A matrix has a right inverse if and only if it is onto (aka surjective).
• Is there a way to find the inverse of a function without using matrices?
• We haven't found the inverse of a transformation yet here, or an inverse matrix.

When you have y=f(x) (y in terms of an independent variable x) solve it for x in terms of y to get the inverse function (e.g. the inverse of "y=3x" is "x=y/3", or you could just exchange x and y to get "y=x/3").
(1 vote)
• I always thought that A is invertible if the determinant of A is not 0 ( A invertible <=> |A| =/= 0 ). Is it not true?
(1 vote)
• Yes, that is true. That the determinant must be non-zero is a consequence of the matrix being onto and one-to-one.
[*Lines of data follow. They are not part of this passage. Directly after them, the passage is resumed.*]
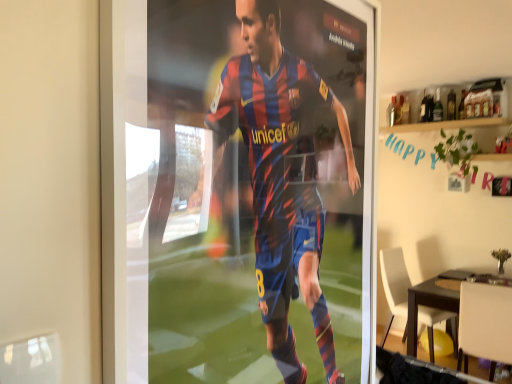 Question: Is white plastic chair at lower right, arranged as the first chair when viewed from the back, far from dark brown wooden table at lower right?

Choices:
 (A) yes
 (B) no

Answer: (B)

Question: Is white plastic chair at lower right, the 2th chair from the front, not within dark brown wooden table at lower right?

Choices:
 (A) yes
 (B) no

Answer: (A)

Question: Is white plastic chair at lower right, arranged as the first chair when viewed from the back, further to the viewer compared to dark brown wooden table at lower right?

Choices:
 (A) yes
 (B) no

Answer: (A)

Question: From a real-world perspective, is white plastic chair at lower right, the 2th chair from the front, over dark brown wooden table at lower right?

Choices:
 (A) yes
 (B) no

Answer: (A)

Question: Is white plastic chair at lower right, arranged as the first chair when viewed from the back, shorter than dark brown wooden table at lower right?

Choices:
 (A) yes
 (B) no

Answer: (B)

Question: Is dark brown wooden table at lower right completely or partially inside white plastic chair at lower right, the 2th chair from the front?

Choices:
 (A) yes
 (B) no

Answer: (B)

Question: Considering the relative sizes of dark brown wooden table at lower right and white matte chair at lower right, which appears as the first chair when viewed from the front, in the image provided, is dark brown wooden table at lower right smaller than white matte chair at lower right, which appears as the first chair when viewed from the front,?

Choices:
 (A) yes
 (B) no

Answer: (B)

Question: Is dark brown wooden table at lower right outside of white matte chair at lower right, which ranks as the 2th chair in back-to-front order?

Choices:
 (A) no
 (B) yes

Answer: (B)

Question: Is dark brown wooden table at lower right thinner than white matte chair at lower right, which appears as the first chair when viewed from the front?

Choices:
 (A) no
 (B) yes

Answer: (A)

Question: Does dark brown wooden table at lower right come behind white matte chair at lower right, which ranks as the 2th chair in back-to-front order?

Choices:
 (A) no
 (B) yes

Answer: (B)

Question: Is the depth of dark brown wooden table at lower right less than that of white matte chair at lower right, which appears as the first chair when viewed from the front?

Choices:
 (A) yes
 (B) no

Answer: (B)

Question: Is dark brown wooden table at lower right positioned with its back to white matte chair at lower right, which appears as the first chair when viewed from the front?

Choices:
 (A) yes
 (B) no

Answer: (B)

Question: Is the position of white matte chair at lower right, which appears as the first chair when viewed from the front, more distant than that of white plastic chair at lower right, arranged as the first chair when viewed from the back?

Choices:
 (A) yes
 (B) no

Answer: (B) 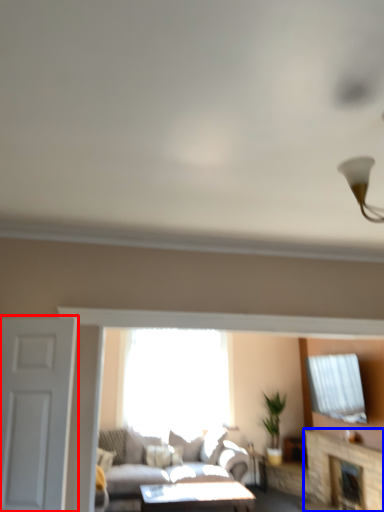 Question: Among these objects, which one is nearest to the camera, door (highlighted by a red box) or fireplace (highlighted by a blue box)?

Choices:
 (A) door
 (B) fireplace

Answer: (A) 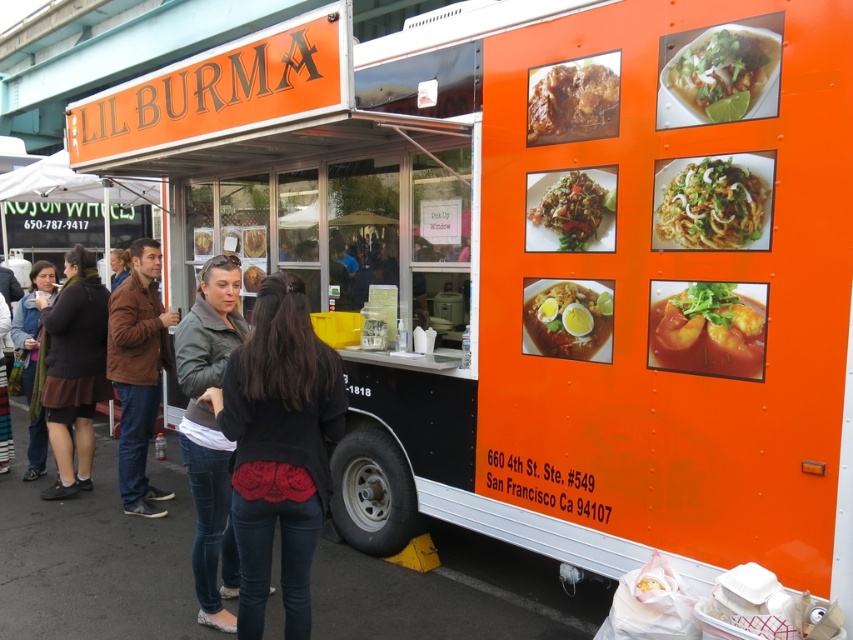 Question: Can you confirm if dark gray leather jacket at center is bigger than matte orange soup bowl at center?

Choices:
 (A) no
 (B) yes

Answer: (B)

Question: Which point is closer to the camera?

Choices:
 (A) (16, 323)
 (B) (262, 244)
 (C) (107, 308)
 (D) (718, 195)

Answer: (D)

Question: From the image, what is the correct spatial relationship of matte orange soup bowl at center in relation to matte black jacket at left?

Choices:
 (A) left
 (B) right

Answer: (B)

Question: Which point is farther to the camera?

Choices:
 (A) dark brown sweater at left
 (B) orange matte noodles at center

Answer: (A)

Question: Which of the following is the farthest from the observer?

Choices:
 (A) matte orange bowl at upper right
 (B) matte black jacket at left
 (C) matte orange bowl at center

Answer: (B)

Question: Does brown leather jacket at left have a greater width compared to shiny brown fried rice at center?

Choices:
 (A) no
 (B) yes

Answer: (B) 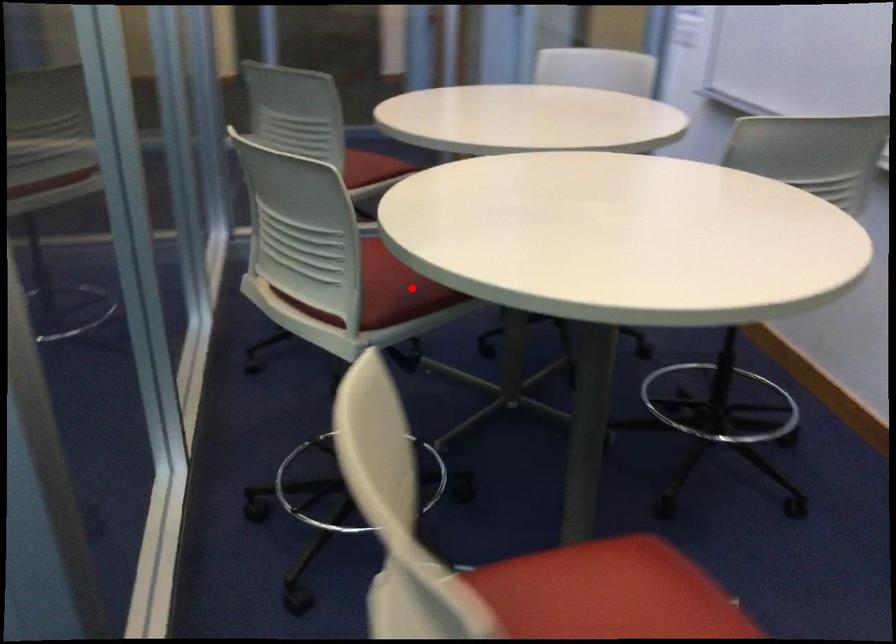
• @ , it makes sense to me that "Ax is onto" means that rank(A) = m (if A is mxn). However, maybe I'm missing something, because I haven't figured out how to prove or even explain this. Is there something from previous videos I didn't get?
(1 vote)
• The relevant video is: https://www.khanacademy.org/math/linear-algebra/matrix-transformations/inverse-transformations/v/determining-whether-a-transformation-is-onto

For A (not A x) to be surjective, we require that for every b in Rm we can find at least one x such that A x = b.
Equivalently, this means that this system never has no solutions for x, regardless of our choice of b.
This means that rref(A) can not have any rows which are entirely zero.
This means that rref(A) must have m pivot columns (since A has m rows), thus A has m linearly independent column vectors, so its column space C(A) spans all of Rm, and the dimension of C(A), or the rank, is also m.